What I do get is the SUPERBOWL! I love it!!! I love the party, I love the food (btw SB is the second largest food day in the USA after Thanksgiving), I love the opportunity to catch up with friends after the holidays. But most of all I love the commercials. I I know I have that in common with many of you. And I love to think about the fact that this is one of the rare occassions when you can be pretty sure that almost everyone you know will be watching the same show. Makes you feel like you are a part of a community. Huge, but special. And it gets me every SuperBowl what a huge event this is. This year the estimated viewers will tally up to about 120 million people.
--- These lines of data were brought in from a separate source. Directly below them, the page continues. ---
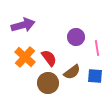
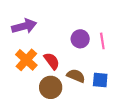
pink line: (97, 48) -> (102, 41), moved
brown semicircle: (72, 72) -> (76, 76), turned -120

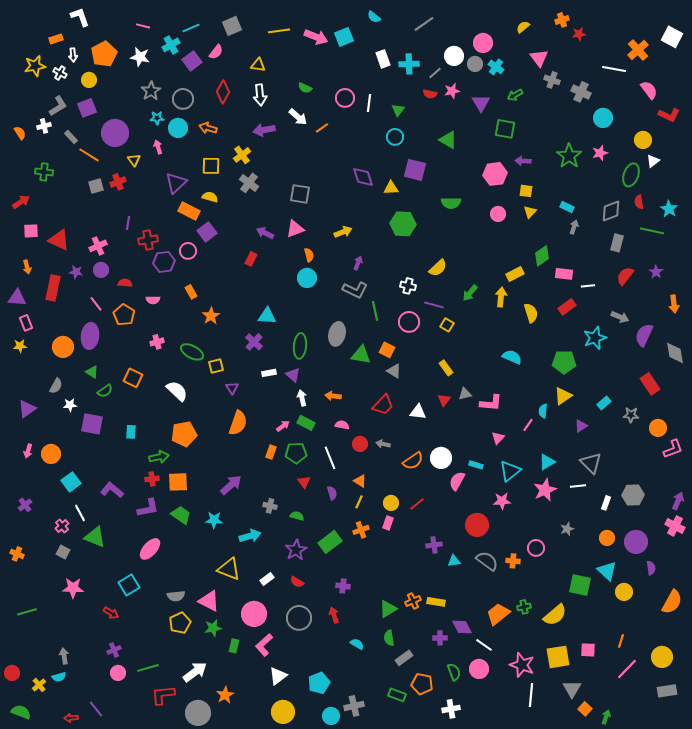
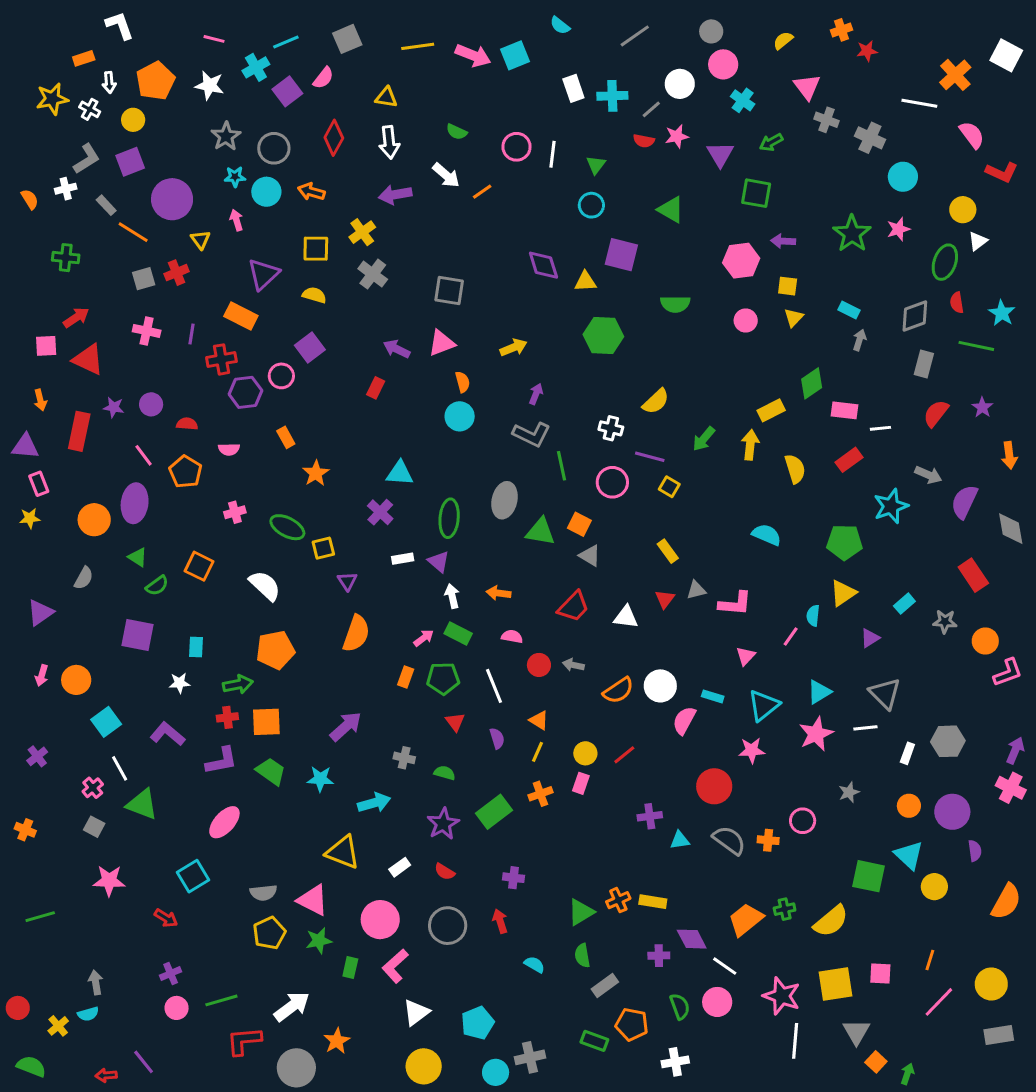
gray circle: (475, 64) -> (711, 31), moved
red arrow: (21, 202) -> (76, 318), moved
orange rectangle: (189, 211) -> (241, 316), moved
pink cross: (98, 246) -> (147, 331), moved, turned 36
white star: (70, 405) -> (180, 683), moved

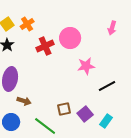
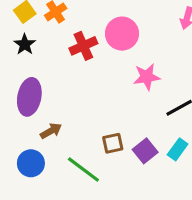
brown arrow: (24, 101) -> (51, 131), turned -48
cyan rectangle: (106, 121) -> (178, 149), moved

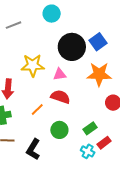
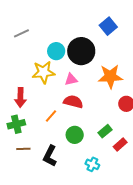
cyan circle: (52, 14) -> (56, 51), moved
blue square: (98, 42) -> (108, 26), moved
cyan cross: (88, 151) -> (92, 164), moved

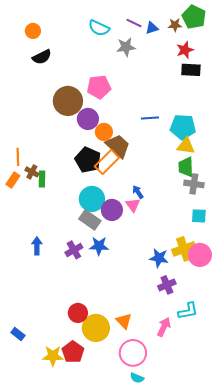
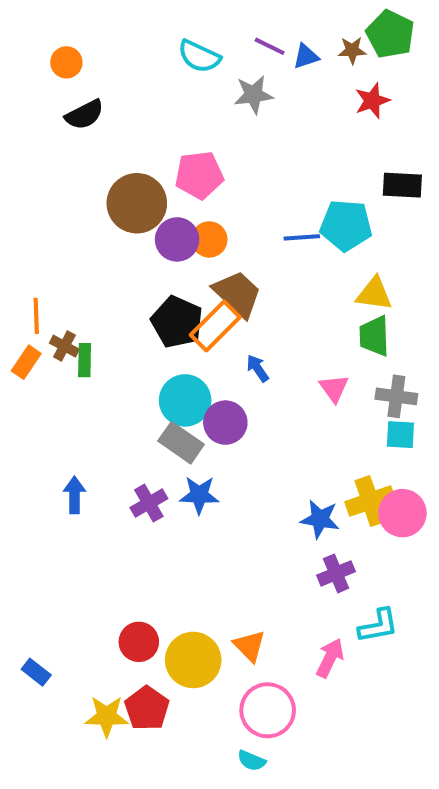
black rectangle: (191, 70) -> (402, 185), moved
cyan pentagon: (183, 127) -> (346, 225), moved
orange circle: (104, 132) -> (209, 239), moved
gray cross: (194, 184) -> (396, 396), moved
blue arrow: (138, 192) -> (258, 368), moved
pink triangle: (133, 205) -> (334, 388), moved
red circle: (78, 313) -> (139, 642), moved
cyan semicircle: (137, 378) -> (252, 761), moved

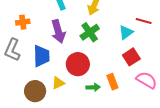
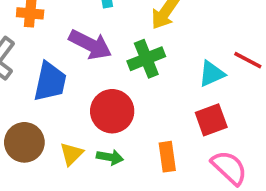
purple arrow: (58, 31) -> (90, 45), turned -60
yellow triangle: (58, 83) -> (71, 154), moved, turned -32
green arrow: (93, 87) -> (110, 157), moved

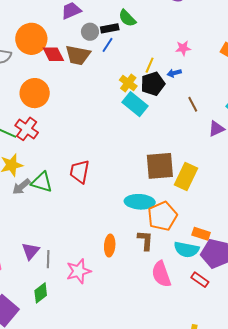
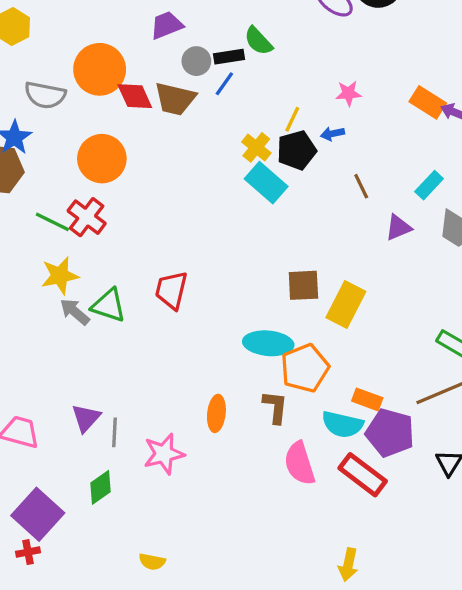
brown square: (160, 166) -> (303, 285), size x0.7
gray arrow: (21, 187) -> (75, 312), turned 78
red rectangle: (200, 280) -> (363, 475), size x1.6

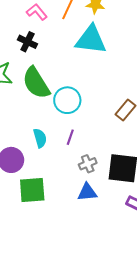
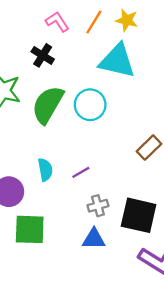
green semicircle: (36, 83) -> (48, 105), turned 56
cyan circle: (67, 100) -> (90, 105), moved
purple line: (70, 137) -> (81, 172), turned 35

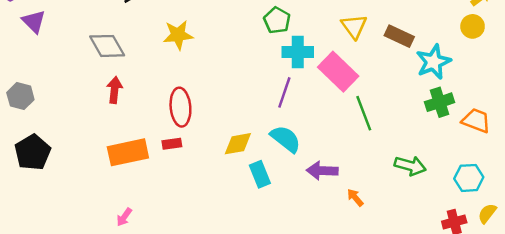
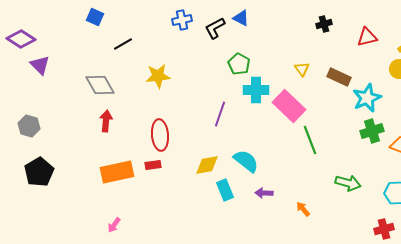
yellow triangle: (354, 26) -> (302, 69), size x0.7
purple line: (284, 92) -> (220, 114), moved
purple arrow: (322, 171) -> (264, 193), moved, size x0.7

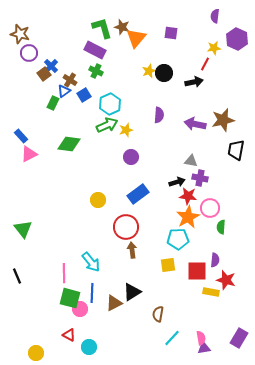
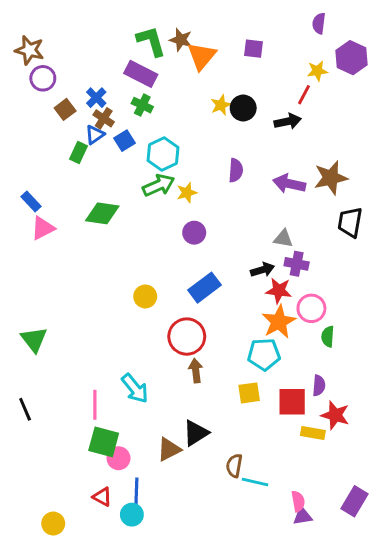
blue cross: (51, 66) -> (96, 98), moved
blue line: (92, 293) -> (136, 492), moved
cyan line: (172, 338) -> (255, 482), moved, turned 60

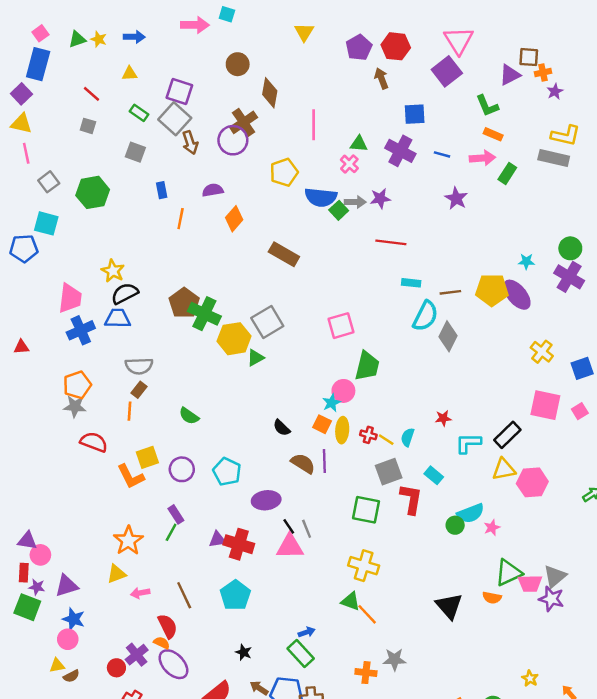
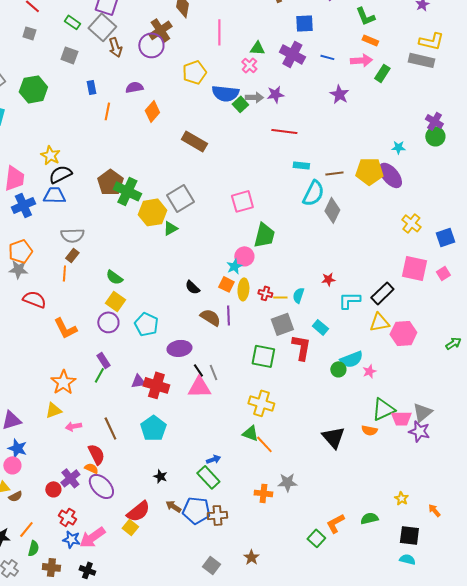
purple cross: (569, 277) -> (434, 121), moved, size x0.7
yellow line: (386, 440) -> (280, 297), turned -32
yellow square: (147, 457) -> (115, 301), moved, turned -36

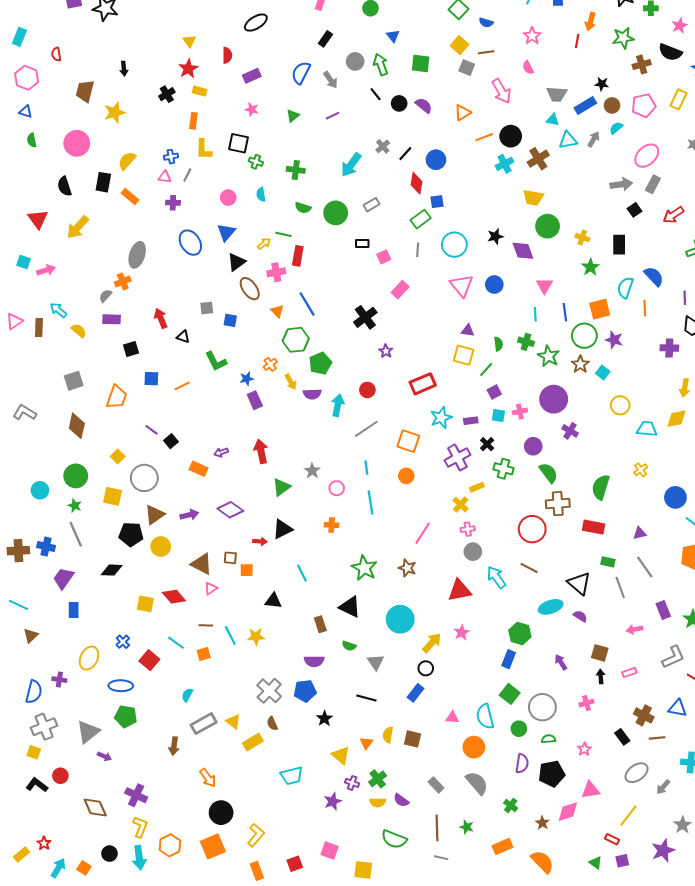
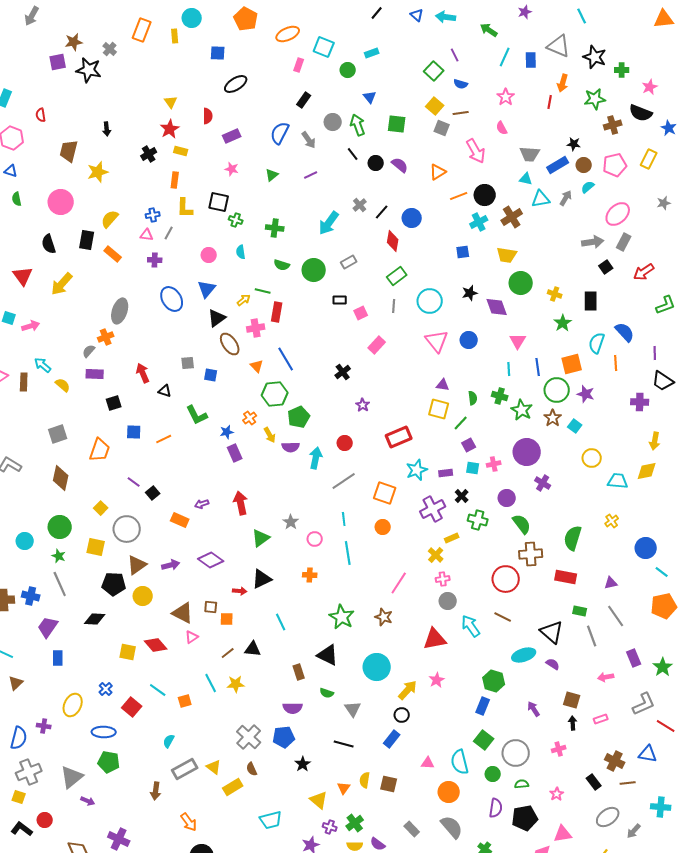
blue square: (437, 202) -> (463, 252), moved
black cross: (365, 317) -> (343, 372), size x0.7
brown line: (206, 625) -> (228, 653), moved, turned -40

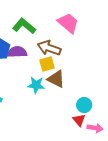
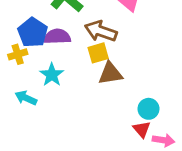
brown triangle: (56, 79) -> (110, 73), turned -36
cyan star: (36, 85) -> (52, 75), moved, turned 30

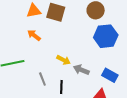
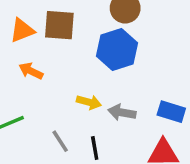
blue hexagon: (106, 36) -> (117, 49), moved

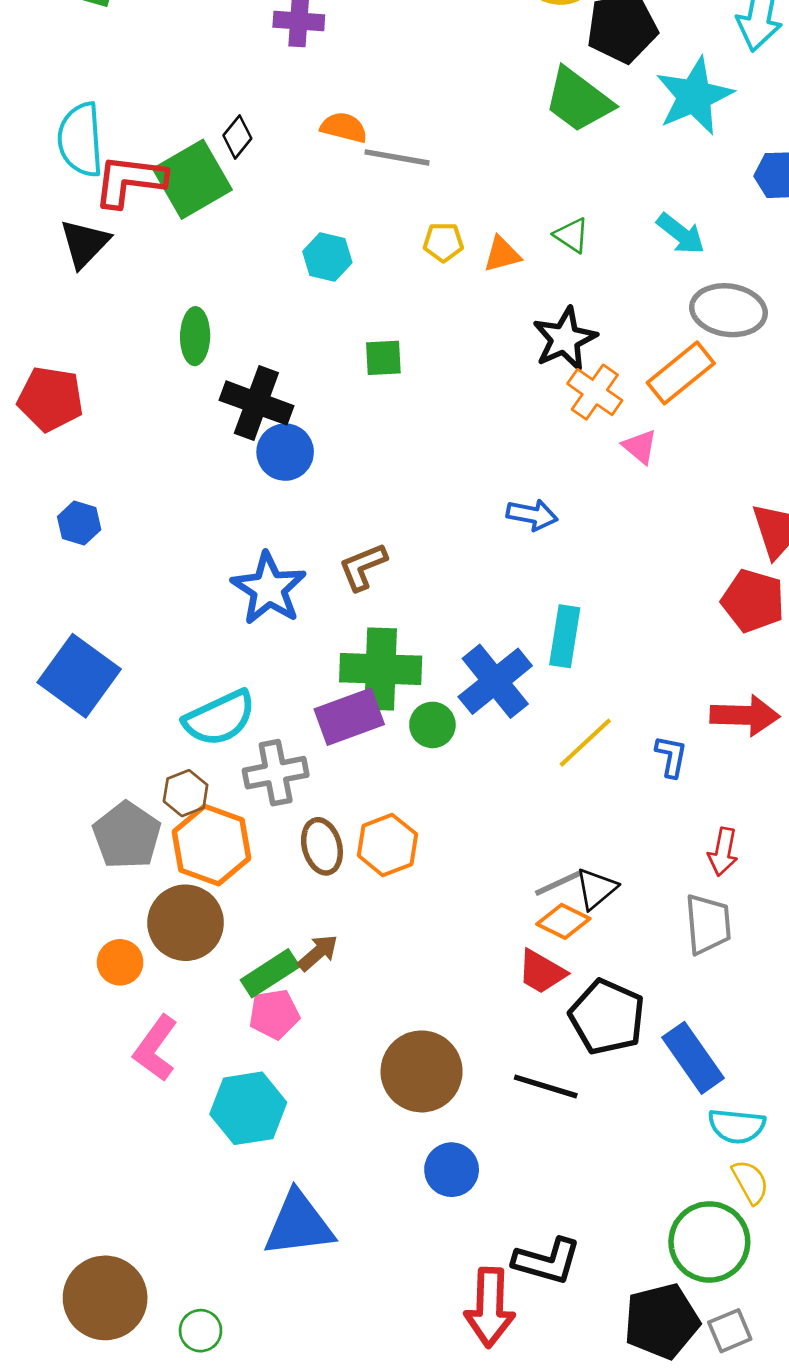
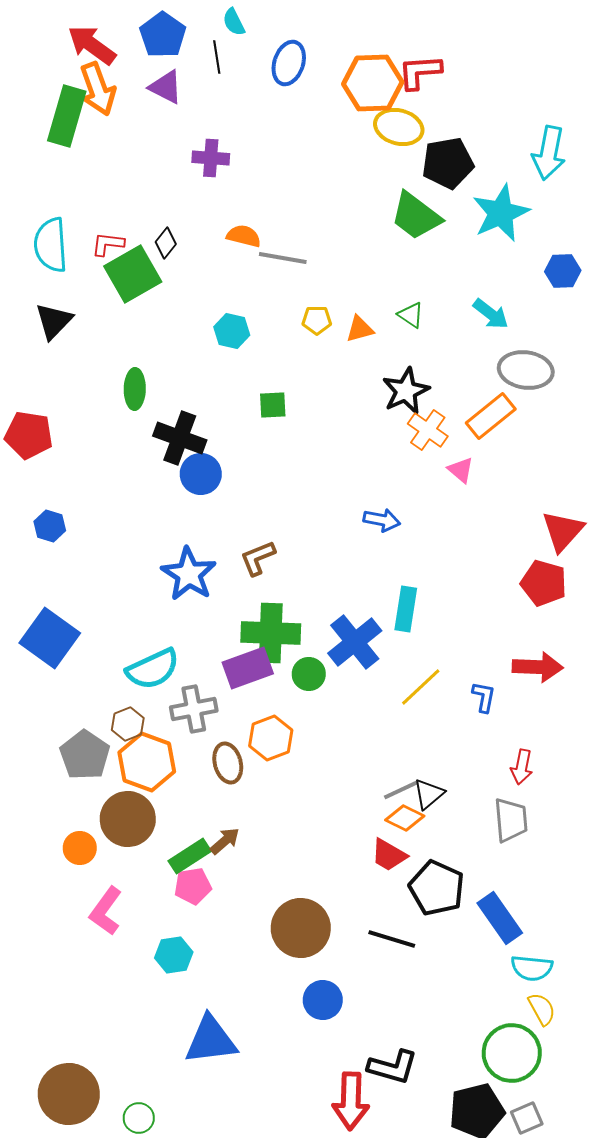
red L-shape: (130, 181) -> (108, 244), moved, size x0.6
orange hexagon: (387, 845) -> (271, 738), moved
cyan hexagon: (248, 1108) -> (174, 955), size x0.7

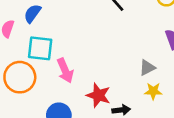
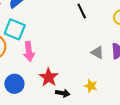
gray triangle: (147, 68) -> (97, 52), moved, turned 40

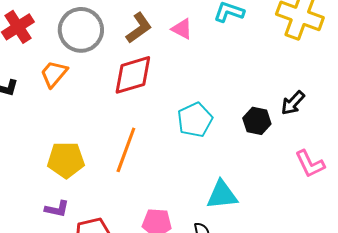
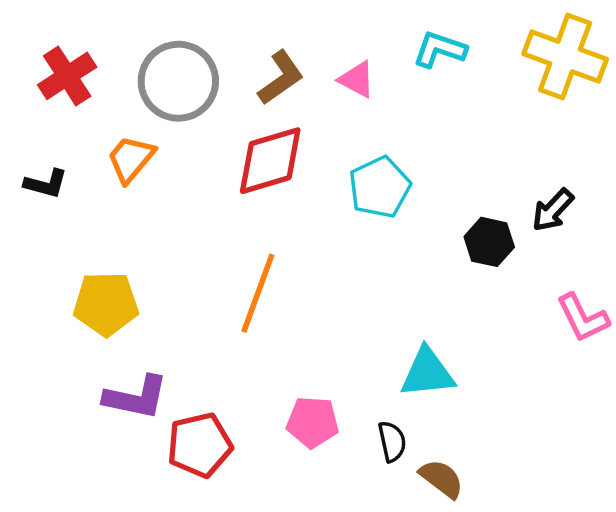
cyan pentagon: (195, 120) -> (380, 187), moved
yellow pentagon: (66, 160) -> (106, 304), moved
purple L-shape: (57, 209) -> (136, 397), size x1.5

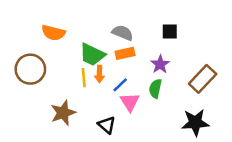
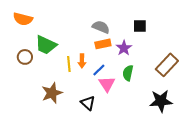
orange semicircle: (53, 33) -> (23, 19), moved
green trapezoid: (92, 55) -> (46, 45), moved
purple star: (160, 64) -> (124, 48), moved
brown circle: (30, 69) -> (25, 57), size x0.6

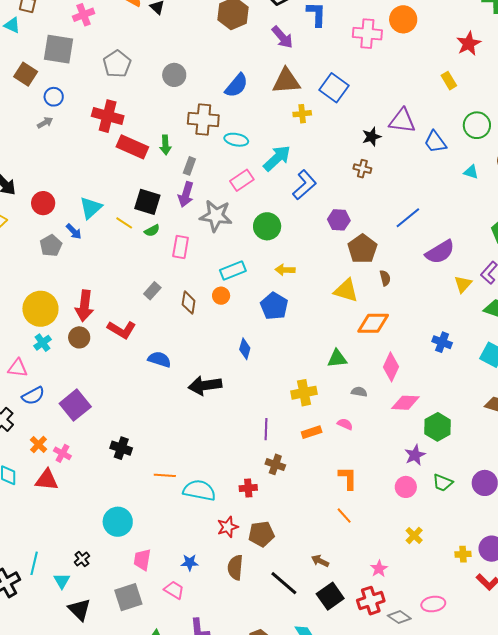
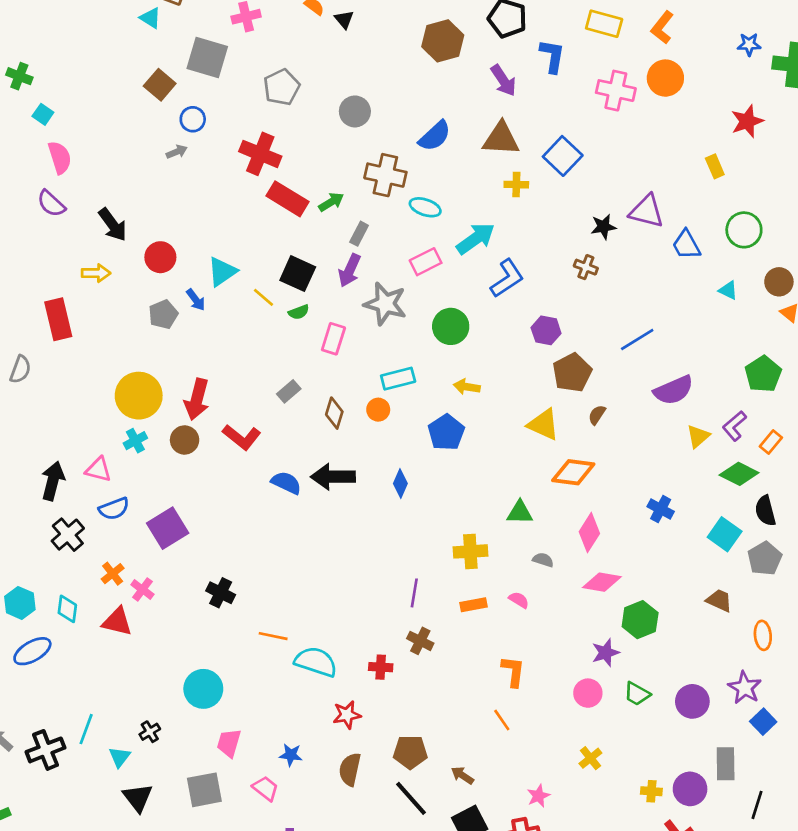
green arrow: (165, 145) -> (331, 202), turned -126
brown semicircle: (385, 278) -> (597, 415), turned -140
black arrow: (205, 385) -> (333, 477), moved
brown pentagon: (261, 534) -> (410, 752), moved

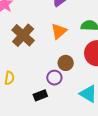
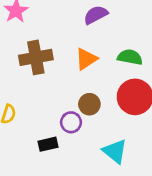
brown cross: (23, 35) -> (36, 57), turned 30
The SuperBowl isn't that old actually, the first one was played on January 1, 1967 and was the "world" championship between the two leages American Football Leaugue (AFL) and National Footbal Leaugue (NFL). In 1970 the two leaugues merged and now is the concluding game of the NFL play off season. The games are always referred to by their Roman letters, and not by the year, so it can be a little tricky to keep track on what year corresponds with what SuperBowl game.
But going back to the commercials and the number of viewers. Browsing around the Internet it's pretty clear that there are some insane numbers out there on how much these commercial cost. And the cost have sky rocketed inexponentially to the number of viewers. For instance in 1967 a 30 second TV spot during the SuperBowl cost $40,000. Compare that with the cost of a spot in the SuperBowl XLVIII (2014) which will require a load of mula of about $4 million.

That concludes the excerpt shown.